The requirement of section 16-89-125(e) that the judge call the jury into open court to answer any question the jury might have is mandatory. See Tarry v. State, 289 Ark. 193, 710 S.W.2d 202 (1986). Noncompliance with this statutory provision gives rise to a presumption of prejudice, and the State bears the burden of overcoming that presumption. Id.

Notwithstanding, in Martin v. State, 254 Ark. 1065, 497 S.W.2d 268 (1973), this court held that strict compliance had been waived *94where the attorneys went with the judge to the jury room, everything that happened was reported in the record, and there was no possibility of prejudice. Likewise, in Houston v. State, 41 Ark. App. 67, 848 S.W.2d 430 (1993), the court of appeals rejected the appellant’s argument that a mistrial should have been declared after the trial court violated section 16-89-125(e). There, the jury sent the judge a note, asking: “Are we allowed to require drug rehabilitation as part of the sentence?” Id. at 71, 848 S.W.2d at 433. The trial court answered, “You may make any recommendations you wish. Please keep this note. Jack Lessenberry.” Id. In finding that this communication was not prejudicial and did not require a mistrial, the court of appeals stated:

It was obvious the jury had finished deliberations on guilt by that point and simply wanted to add this condition to appellant’s sentence. The record also shows that the court gave notice of the jury’s note to defense counsel before the jury returned.

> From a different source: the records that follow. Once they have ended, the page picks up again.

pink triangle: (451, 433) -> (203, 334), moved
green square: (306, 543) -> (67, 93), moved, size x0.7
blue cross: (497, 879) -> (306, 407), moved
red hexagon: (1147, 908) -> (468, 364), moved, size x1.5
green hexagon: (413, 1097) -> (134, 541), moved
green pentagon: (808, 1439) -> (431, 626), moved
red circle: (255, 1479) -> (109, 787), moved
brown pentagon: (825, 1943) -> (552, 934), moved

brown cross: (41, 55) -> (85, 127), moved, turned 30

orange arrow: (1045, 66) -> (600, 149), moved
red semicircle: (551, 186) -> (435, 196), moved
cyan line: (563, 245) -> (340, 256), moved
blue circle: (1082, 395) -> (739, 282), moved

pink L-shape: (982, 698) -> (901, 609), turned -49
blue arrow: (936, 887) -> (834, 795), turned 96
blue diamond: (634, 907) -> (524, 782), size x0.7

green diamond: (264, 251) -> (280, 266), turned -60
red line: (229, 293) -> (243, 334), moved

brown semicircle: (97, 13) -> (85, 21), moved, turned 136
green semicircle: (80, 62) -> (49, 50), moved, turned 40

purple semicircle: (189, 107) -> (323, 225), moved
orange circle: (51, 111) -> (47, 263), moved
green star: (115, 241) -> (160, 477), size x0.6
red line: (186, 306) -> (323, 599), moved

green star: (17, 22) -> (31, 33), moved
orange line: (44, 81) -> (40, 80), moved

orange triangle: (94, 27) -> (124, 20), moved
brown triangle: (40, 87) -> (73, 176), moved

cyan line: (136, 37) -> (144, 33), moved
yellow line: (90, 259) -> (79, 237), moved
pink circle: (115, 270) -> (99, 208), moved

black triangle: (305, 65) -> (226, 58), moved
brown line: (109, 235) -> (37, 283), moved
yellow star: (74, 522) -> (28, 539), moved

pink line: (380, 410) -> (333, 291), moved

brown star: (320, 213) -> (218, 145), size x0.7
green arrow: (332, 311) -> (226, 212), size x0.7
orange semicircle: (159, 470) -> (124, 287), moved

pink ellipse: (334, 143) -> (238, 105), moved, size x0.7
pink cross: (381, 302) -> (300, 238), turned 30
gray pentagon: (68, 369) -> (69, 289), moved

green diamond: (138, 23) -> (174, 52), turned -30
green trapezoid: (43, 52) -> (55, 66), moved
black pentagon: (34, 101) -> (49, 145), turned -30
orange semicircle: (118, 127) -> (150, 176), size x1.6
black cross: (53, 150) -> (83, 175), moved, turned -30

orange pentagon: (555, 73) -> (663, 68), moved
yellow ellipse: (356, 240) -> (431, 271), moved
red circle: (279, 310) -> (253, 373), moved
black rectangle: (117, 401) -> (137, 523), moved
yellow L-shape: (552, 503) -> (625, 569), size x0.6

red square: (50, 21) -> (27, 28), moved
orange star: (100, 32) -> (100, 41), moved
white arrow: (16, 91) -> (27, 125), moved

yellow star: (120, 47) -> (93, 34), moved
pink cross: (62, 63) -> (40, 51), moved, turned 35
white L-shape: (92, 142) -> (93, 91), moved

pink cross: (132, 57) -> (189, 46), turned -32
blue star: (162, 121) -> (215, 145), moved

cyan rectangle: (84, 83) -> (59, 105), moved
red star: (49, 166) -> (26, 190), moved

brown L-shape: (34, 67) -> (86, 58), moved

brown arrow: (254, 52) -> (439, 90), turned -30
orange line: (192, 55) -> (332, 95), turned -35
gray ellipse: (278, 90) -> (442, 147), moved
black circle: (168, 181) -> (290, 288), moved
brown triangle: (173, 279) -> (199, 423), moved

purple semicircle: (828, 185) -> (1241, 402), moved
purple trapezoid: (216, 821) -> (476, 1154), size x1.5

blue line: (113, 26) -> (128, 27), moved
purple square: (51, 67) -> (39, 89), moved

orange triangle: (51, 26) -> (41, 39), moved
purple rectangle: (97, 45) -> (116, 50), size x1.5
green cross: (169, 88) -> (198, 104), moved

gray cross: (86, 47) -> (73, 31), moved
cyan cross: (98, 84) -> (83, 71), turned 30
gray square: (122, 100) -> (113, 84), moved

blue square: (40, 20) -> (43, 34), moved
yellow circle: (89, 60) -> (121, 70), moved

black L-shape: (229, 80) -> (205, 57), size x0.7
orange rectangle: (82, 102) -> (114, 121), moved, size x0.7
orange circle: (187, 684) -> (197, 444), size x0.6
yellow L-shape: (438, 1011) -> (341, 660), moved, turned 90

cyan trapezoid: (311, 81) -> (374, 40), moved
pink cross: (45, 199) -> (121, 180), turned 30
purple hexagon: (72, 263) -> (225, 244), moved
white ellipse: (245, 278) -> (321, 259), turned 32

Counsel made no motions or objections to the court’s response at that time.

Id.

The situation at issue here is analogous to those in Martin and Houston. The statements made by the trial court on record indicate that when the jury sent out a question, it was discussed with both attorneys, and on at least one occasion, the attorneys were present with the judge at the jury room door when the jury asked a question. Moreover, the trial court presented the jury’s questions to the court reporter so that the information could be transcribed on the record. Appellant never lodged any objection, nor made any claim, that the trial court’s actions were prejudicial. Finally, the jury never even sentenced Appellant because they were deadlocked. While it was certainly inappropriate for the trial court to engage in any type of ex parte communication with the jury, the trial court’s actions here did not result in prejudice to Appellant.

Rule 4-3(h) Review

As required by Ark. Sup. Ct. R. 4-3 (h), the remainder of the record has been reviewed for other reversible errors, and none have been found. Therefore, we affirm.